El furgón realizó un giro de ciento ochenta grados y patinó por la autopista dejando un reguero espectacular de chispas. El asfalto se deshizo en pedazos tras la acometida brutal y dejó una zanja de treinta metros en la estela del vehículo, que por fin se detuvo al chocar contra el cristal de la ventana del restaurante chino La Barba del Dragón. Los aromas especiados del jengibre y la salsa de soja se mezclaron con los olores del aceite de motor y la sangre.

Cosmo apoyó un pie en el borde de una ventanilla para compensar el esfuerzo que estaban haciendo los brazos.

—¡Mordazas! Francis, ¿estás bien?

—Sí. Aquí sigo. —El chico parecía decepcionado.

En todo el vehículo se oían los quejidos y los gritos de ayuda de los nopatrocinados. Algunos estaban heridos, otros peor. Los guardias estaban fuera de combate, o eso o mirándose la extremidad que apuntaba en la dirección equivocada. Redwood se tocó con cuidado una nariz cada vez más hinchada.

—Creo que me la he roto —gimió—. A Agnes le va a encantar...

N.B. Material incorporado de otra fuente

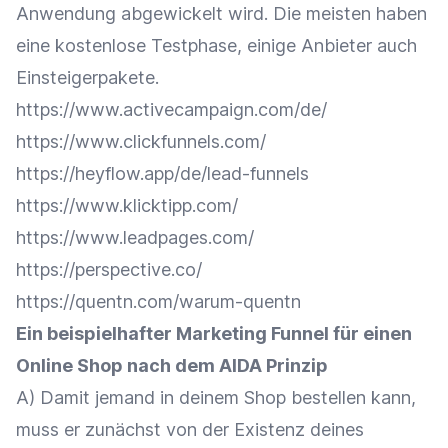
Anwendung abgewickelt wird. Die meisten haben
eine kostenlose Testphase, einige Anbieter auch
Einsteigerpakete.
https://www.activecampaign.com/de/
https://www.clickfunnels.com/
https://heyflow.app/de/lead-funnels
https://www.klicktipp.com/
https://www.leadpages.com/
https://perspective.co/
https://quentn.com/warum-quentn
Ein beispielhafter Marketing Funnel für einen
Online Shop nach dem AIDA Prinzip
A) Damit jemand in deinem Shop bestellen kann,
muss er zunächst von der Existenz deines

—Bah —exclamó Mordazas, balanceándose en el aire sobre el cuerpo de Redwood—, no hay mal que por bien no venga.

Redwood se quedó inmóvil y luego se puso a cuatro patas, como un pitbull. Un goterón de sangre le resbaló de uno de los orificios nasales y cayó al espacio vacío del marco de una ventanilla.

—¿Qué es lo que has dicho? —El supervisor habló despacio, para asegurarse de que se oía bien cada una de sus palabras.

Cosmo hizo oscilar el pie hasta darle un puntapié a su compañero de esposas en las costillas.

—Calla, Mordazas. ¡Lo que te pase a ti me pasará a mí!

—¡Vale! ¡Vale! No he dicho nada, supervisor. No he dicho nada en absoluto.

Pero era demasiado tarde. Acababa de traspasar una línea invisible. En mitad de todo aquel caos, Redwood se replegó en sí mismo. Cuando volvió a salir, se había convertido en un individuo aún más peligroso.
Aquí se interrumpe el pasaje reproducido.